Jackson had assumed the references would not be printed because of his racial bond with Coleman. But several weeks later Coleman permitted the slurs to be included far down in an article by another Post reporter on Jackson’s rocky relations with American Jews. A storm of protest erupted ...’

A ‘storm’ of protest hasn’t yet greeted the revelation that Jackson -- ostensibly a Barack Obama supporter -- used crude language a few days ago as he waited to appear on Fox News Channel and, in a whispered aside to another guest, expressed his view that the presumptive Democratic presidential nominee has been ‘talking down to black people.’

One very strong protest, however, was issued this evening by Jackson’s son, Rep. Jesse Jackson Jr. of Illinois.
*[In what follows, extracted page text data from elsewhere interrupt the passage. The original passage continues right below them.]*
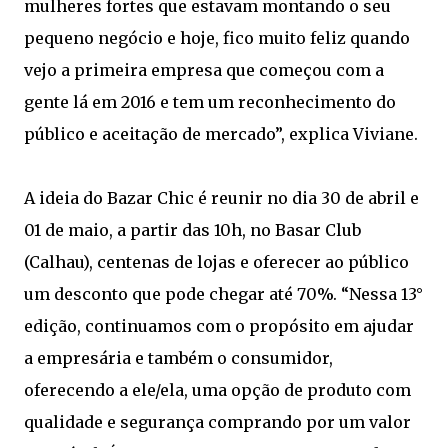
mulheres fortes que estavam montando o seu
pequeno negócio e hoje, fico muito feliz quando
vejo a primeira empresa que começou com a
gente lá em 2016 e tem um reconhecimento do
público e aceitação de mercado”, explica Viviane.
A ideia do Bazar Chic é reunir no dia 30 de abril e
01 de maio, a partir das 10h, no Basar Club
(Calhau), centenas de lojas e oferecer ao público
um desconto que pode chegar até 70%. “Nessa 13°
edição, continuamos com o propósito em ajudar
a empresária e também o consumidor,
oferecendo a ele/ela, uma opção de produto com
qualidade e segurança comprando por um valor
The congressman’s office e-mailed this statement (complete with three sentences boldfaced):

‘I’m deeply outraged and disappointed in Reverend Jackson’s reckless statements about Senator Barack Obama. His divisive and demeaning comments about the presumptive Democratic nominee -- and I believe the next president of the United States -- contradict his inspiring and courageous career.

‘Instead of tearing others down, Barack Obama wants to build the country up and bring people together so that we can move forward, together -- as one nation. The remarks like those uttered on Fox by Revered [sic] Jackson do not advance the campaign’s cause of building a more perfect Union. ‘Revered [sic] Jackson is my dad and I’ll always love him. He should know how hard that I’ve worked for the last year and a half as a national co-chair of Barack Obama’s presidential campaign. So, I thoroughly reject and repudiate his ugly rhetoric. He should keep hope alive and any personal attacks and insults to himself.’

On a lighter note, to check out what our friends at The Swamp aptly refer to as a ‘now-prescient Saturday Night Live cartoon’ on an imagined Obama-Jackson-Al Sharpton dynamic, go here.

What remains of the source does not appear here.